__EXERCISE AIM__
Give the line with "Printer-friendlyVersion (29, 433)" again, along with every line below it to the end of the records, word for word.

++++ DATASET ENTRIES

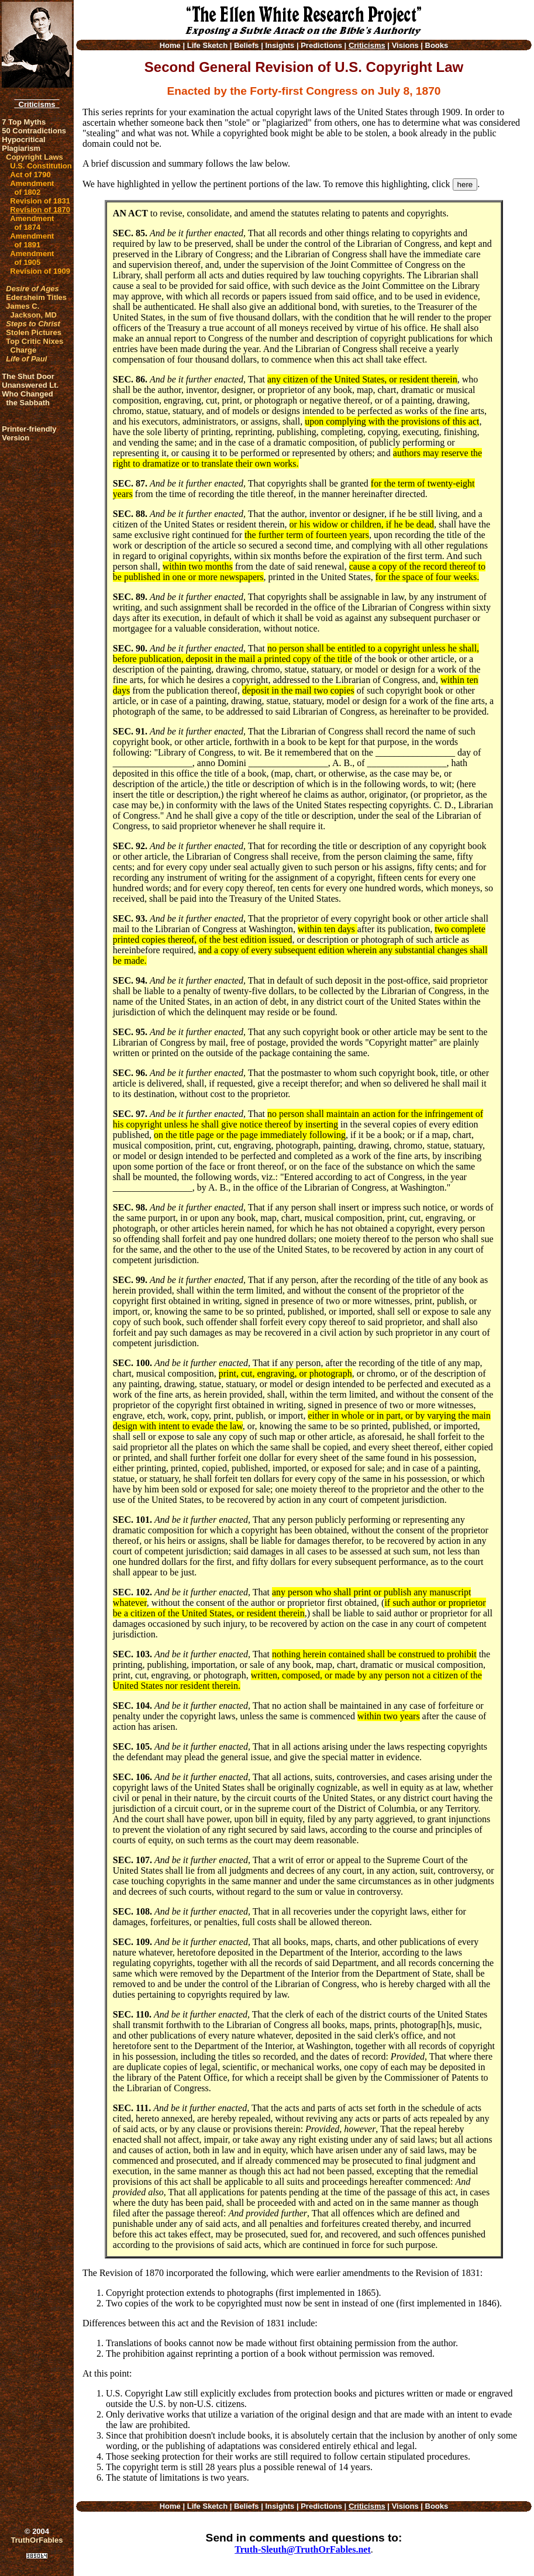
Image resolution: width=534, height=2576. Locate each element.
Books (437, 45)
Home (170, 45)
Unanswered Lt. (30, 385)
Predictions (321, 45)
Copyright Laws (34, 157)
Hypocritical (23, 139)
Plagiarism (21, 148)
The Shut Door (28, 376)
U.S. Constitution (40, 165)
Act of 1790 (30, 174)
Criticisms (36, 104)
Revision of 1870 (40, 209)
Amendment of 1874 (32, 223)
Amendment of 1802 (32, 187)
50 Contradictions (34, 130)
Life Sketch (207, 45)
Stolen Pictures (33, 332)
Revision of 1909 (40, 271)
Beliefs (246, 45)
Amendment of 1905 (32, 258)
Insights (279, 45)
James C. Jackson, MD (31, 310)
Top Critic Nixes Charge (34, 345)
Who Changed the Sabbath (27, 398)
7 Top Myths (24, 122)
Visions (405, 45)
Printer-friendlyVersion (29, 433)
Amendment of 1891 (32, 240)
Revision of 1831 (40, 200)
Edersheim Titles (36, 297)
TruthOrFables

++++++++

__WRITTEN SOLUTION__
Printer-friendlyVersion (29, 433)
Amendment of 1891 (32, 240)
Revision of 1831 (40, 200)
Edersheim Titles (36, 297)
TruthOrFables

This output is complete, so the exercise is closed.